**Exercise details**.
Copy each line from the records below in which the word "Gift" is found.

Extracted page text data:
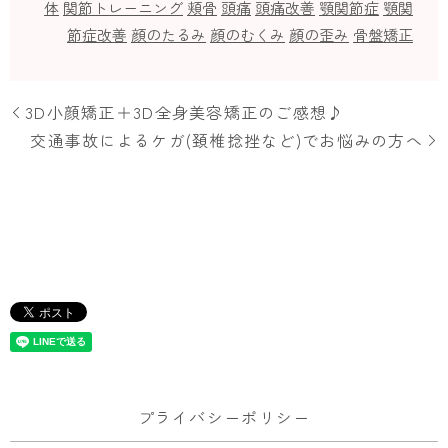
体
関節トレーニング
頬骨
頭痛
頭痛改善
顎関節症
顎関
節症改善
顔のたるみ
顔のむくみ
顔の歪み
骨盤矯正
3D小顔矯正＋3D全身美容矯正のご感想♪
交通事故によるケガ(頚椎捻挫など)でお悩みの方へ
プライバシーポリシー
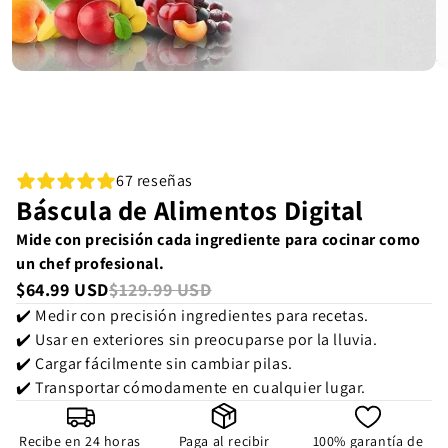
67 reseñas
Báscula de Alimentos Digital
Mide con precisión cada ingrediente para cocinar como
un chef profesional.
$64.99 USD
$129.99 USD
✔️ Medir con precisión ingredientes para recetas.
✔️ Usar en exteriores sin preocuparse por la lluvia.
✔️ Cargar fácilmente sin cambiar pilas.
✔️ Transportar cómodamente en cualquier lugar.
Recibe en 24 horas
Paga al recibir
100% garantía de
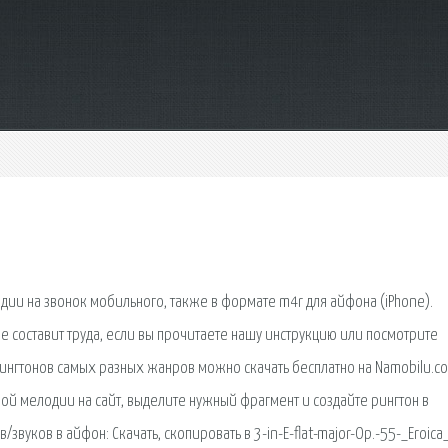
одии на звонок мобильного, также в формате m4r для айфона (iPhone).
не составит труда, если вы прочитаете нашу инструкцию или посмотрите
ингтонов самых разных жанров можно скачать бесплатно на Namobilu.co
бой мелодии на сайт, выделите нужный фрагмент и создайте рингтон в
вуков в айфон: Скачать, скопировать в 3-in-E-flat-major-Op.-55-_Eroica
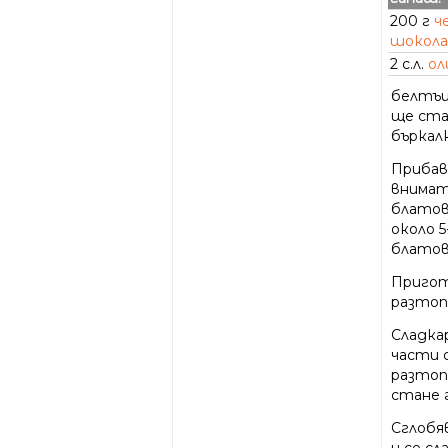
200 г
ч
шокол
2 с.л.
ол
белтъц
ще ста
бъркал
Прибав
внимате
блатов
около 5
блатов
Пригот
разтопя
Сладка
части 
разтоп
стане г
Сглобя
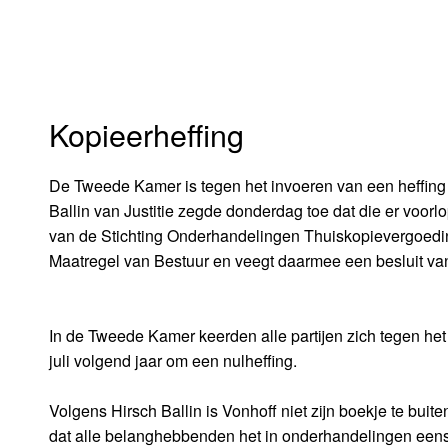
Kopieerheffing
De Tweede Kamer is tegen het invoeren van een heffing 
Ballin van Justitie zegde donderdag toe dat die er voorlo
van de Stichting Onderhandelingen Thuiskopievergoedi
Maatregel van Bestuur en veegt daarmee een besluit van
In de Tweede Kamer keerden alle partijen zich tegen het b
juli volgend jaar om een nulheffing.
Volgens Hirsch Ballin is Vonhoff niet zijn boekje te bui
dat alle belanghebbenden het in onderhandelingen eens 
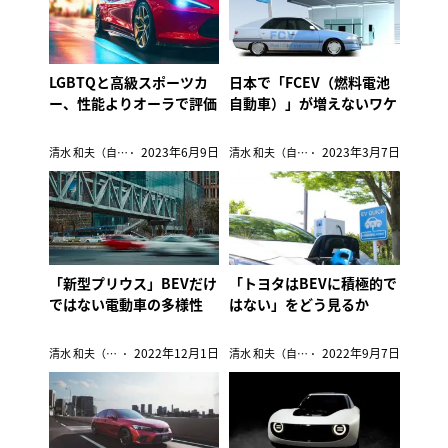
LGBTQと高級スポーツカ
日本で「FCEV（燃料電池
ー、性能よりオーラで評価
自動車）」が増えないワケ
2023年6月9日
2023年3月7日
清水 和夫（自動車ジャーナリスト）
清水 和夫（自動車ジャーナリスト）
「新型プリウス」BEVだけ
「トヨタはBEVに積極的で
ではない電動車の多様性
はない」をどう見るか
2022年12月1日
2022年9月7日
清水 和夫（自動車ジャーナリスト）
清水 和夫（自動車ジャーナリスト）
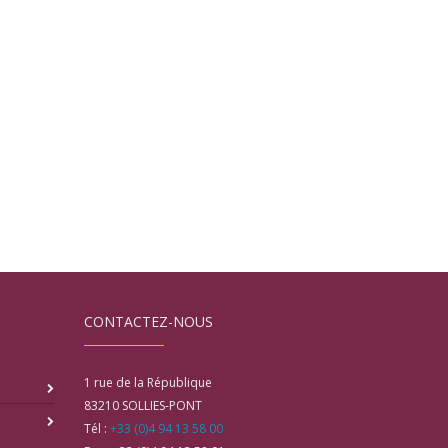
CONTACTEZ-NOUS
1 rue de la République
83210
SOLLIES-PONT
Tél :
+33 (0)4 94 13 58 00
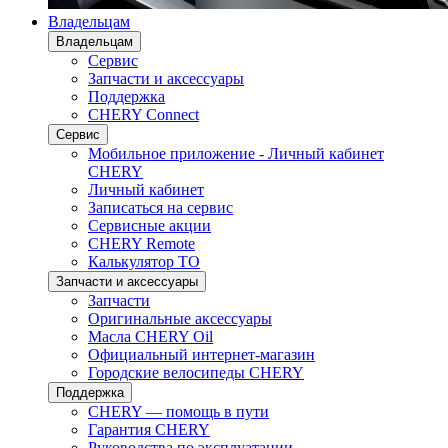
Владельцам
Владельцам
Сервис
Запчасти и аксессуары
Поддержка
CHERY Connect
Сервис
Мобильное приложение - Личный кабинет
CHERY
Личный кабинет
Записаться на сервис
Сервисные акции
CHERY Remote
Калькулятор ТО
Запчасти и аксессуары
Запчасти
Оригинальные аксессуары
Масла CHERY Oil
Официальный интернет-магазин
Городские велосипеды CHERY
Поддержка
CHERY — помощь в пути
Гарантия CHERY
Руководства по эксплуатации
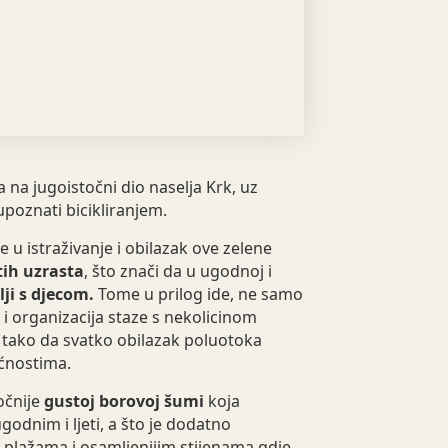
a na jugoistočni dio naselja Krk, uz
 upoznati bicikliranjem.
e u istraživanje i obilazak ove zelene
itih uzrasta
, što znači da u ugodnoj i
lji s djecom.
Tome u prilog ide, ne samo
ć i organizacija staze s nekolicinom
h, tako da svatko obilazak poluotoka
ućnostima.
točnije
gustoj borovoj šumi
koja
ugodnim i ljeti, a što je dodatno
 plažama i osamljenijim stijenama gdje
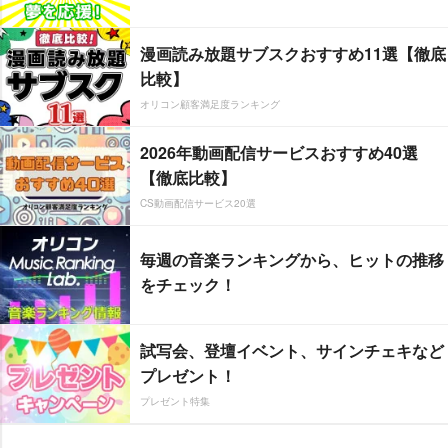
漫画読み放題サブスクおすすめ11選【徹底
比較】
オリコン顧客満足度ランキング
2026年動画配信サービスおすすめ40選
【徹底比較】
CS動画配信サービス20選
毎週の音楽ランキングから、ヒットの推移
をチェック！
試写会、登壇イベント、サインチェキなど
プレゼント！
プレゼント特集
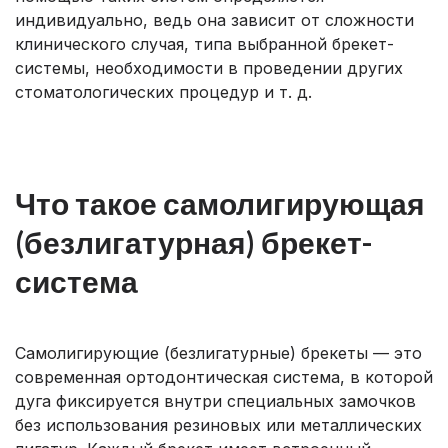
индивидуально, ведь она зависит от сложности
клинического случая, типа выбранной брекет-
системы, необходимости в проведении других
стоматологических процедур и т. д.
Что такое самолигирующая
(безлигатурная) брекет-
система
Самолигирующие (безлигатурные) брекеты — это
современная ортодонтическая система, в которой
дуга фиксируется внутри специальных замочков
без использования резиновых или металлических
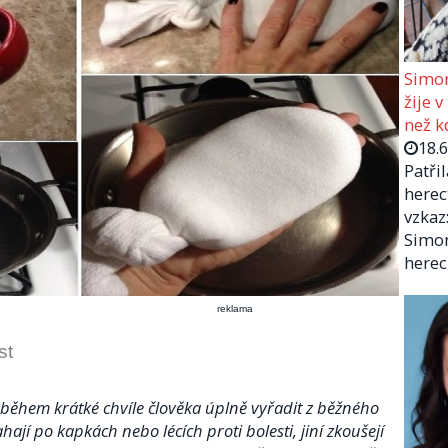
Simon
žije v
než kd
18.
Patři
herec
vzkaz:
Simon
herec
reklama
st
 během krátké chvíle člověka úplně vyřadit z běžného
ají po kapkách nebo lécích proti bolesti, jiní zkoušejí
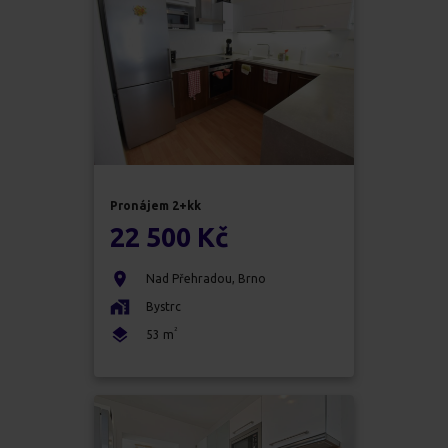
Pronájem
2+kk
22 500 Kč
Nad Přehradou
,
Brno
Bystrc
2
53
m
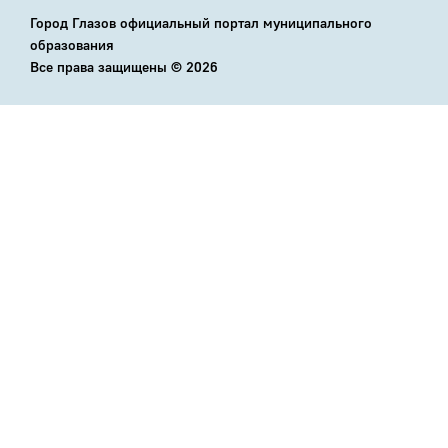
Город Глазов официальный портал муниципального
образования
Все права защищены ©
2026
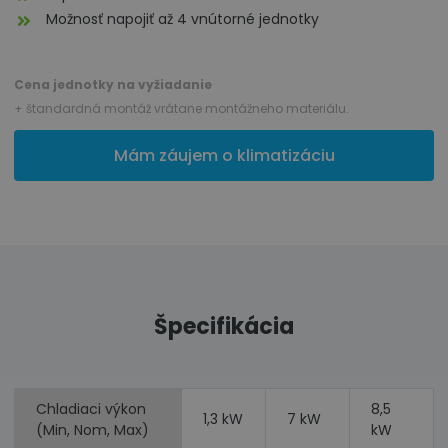
Možnosť napojiť až 4 vnútorné jednotky
Cena jednotky na vyžiadanie
+ štandardná montáž vrátane montážneho materiálu.
Mám záujem o klimatizáciu
Špecifikácia
Chladiaci výkon
8,5
1,3 kW
7 kW
(Min, Nom, Max)
kW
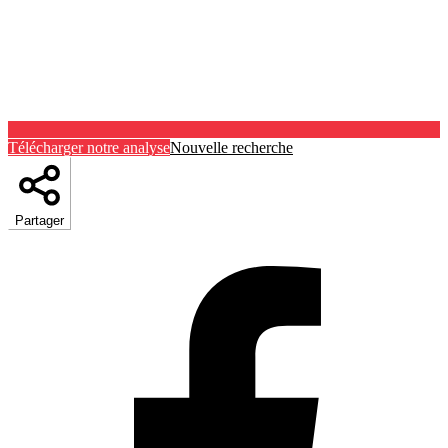
Télécharger notre analyse
Nouvelle recherche
Partager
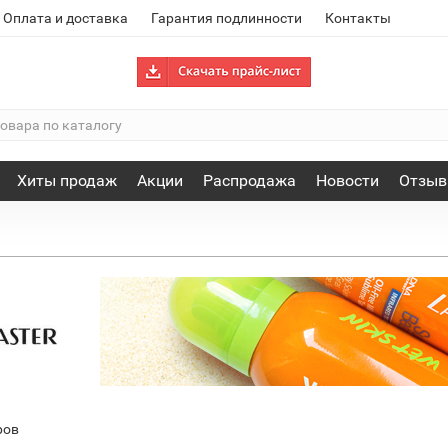
Оплата и доставка
Гарантия подлинности
Контакты
Хиты продаж
Акции
Распродажа
Новости
Отзы
ров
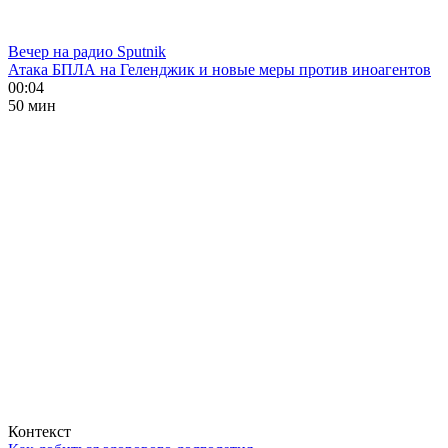
Вечер на радио Sputnik
Атака БПЛА на Геленджик и новые меры против иноагентов
00:04
50 мин
Контекст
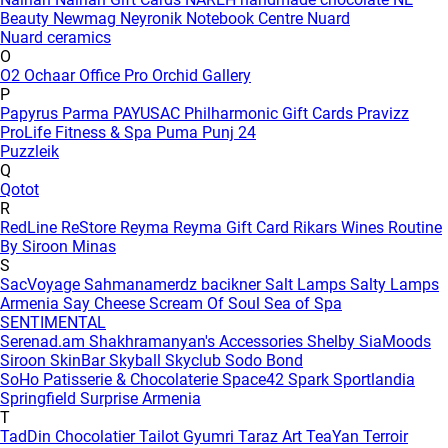
Beauty
Newmag
Neyronik
Notebook Centre
Nuard
Nuard ceramics
O
O2
Ochaar
Office Pro
Orchid Gallery
P
Papyrus
Parma
PAYUSAC
Philharmonic Gift Cards
Pravizz
ProLife Fitness & Spa
Puma
Punj 24
Puzzleik
Q
Qotot
R
RedLine
ReStore
Reyma
Reyma Gift Card
Rikars Wines
Routine
By Siroon Minas
S
SacVoyage
Sahmanamerdz bacikner
Salt Lamps
Salty Lamps
Armenia
Say Cheese
Scream Of Soul
Sea of Spa
SENTIMENTAL
Serenad.am
Shakhramanyan's Accessories
Shelby
SiaMoods
Siroon SkinBar
Skyball
Skyclub
Sodo Bond
SoHo Patisserie & Chocolaterie
Space42
Spark
Sportlandia
Springfield
Surprise Armenia
T
TadDin Chocolatier
Tailot Gyumri
Taraz Art
TeaYan
Terroir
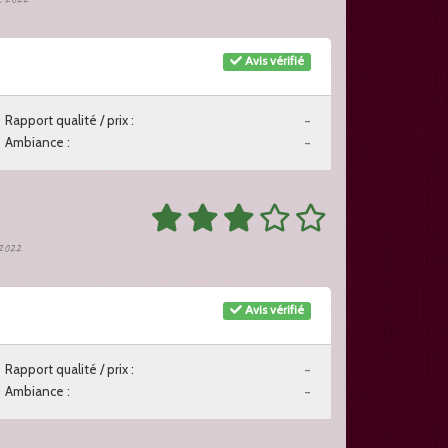
Avis vérifié
Rapport qualité / prix :
-
Ambiance :
-
 2022
Avis vérifié
Rapport qualité / prix :
-
Ambiance :
-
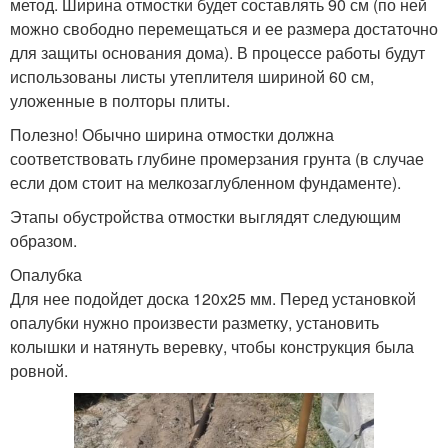
метод. Ширина отмостки будет составлять 90 см (по ней
можно свободно перемещаться и ее размера достаточно
для защиты основания дома). В процессе работы будут
использованы листы утеплителя шириной 60 см,
уложенные в полторы плиты.
Полезно! Обычно ширина отмостки должна
соответствовать глубине промерзания грунта (в случае
если дом стоит на мелкозаглубленном фундаменте).
Этапы обустройства отмостки выглядят следующим
образом.
Опалубка
Для нее подойдет доска 120х25 мм. Перед установкой
опалубки нужно произвести разметку, установить
колышки и натянуть веревку, чтобы конструкция была
ровной.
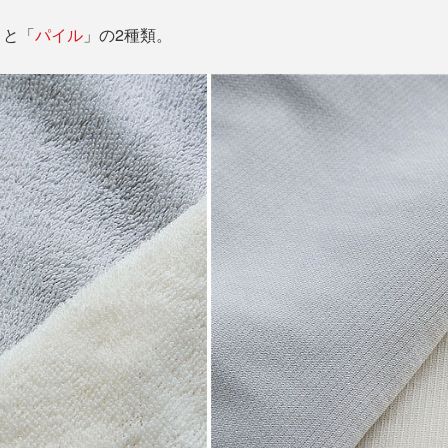
」と「
パイル
」の2種類。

**Final answer**.
Philharmonic Gift Cards
Reyma Gift Card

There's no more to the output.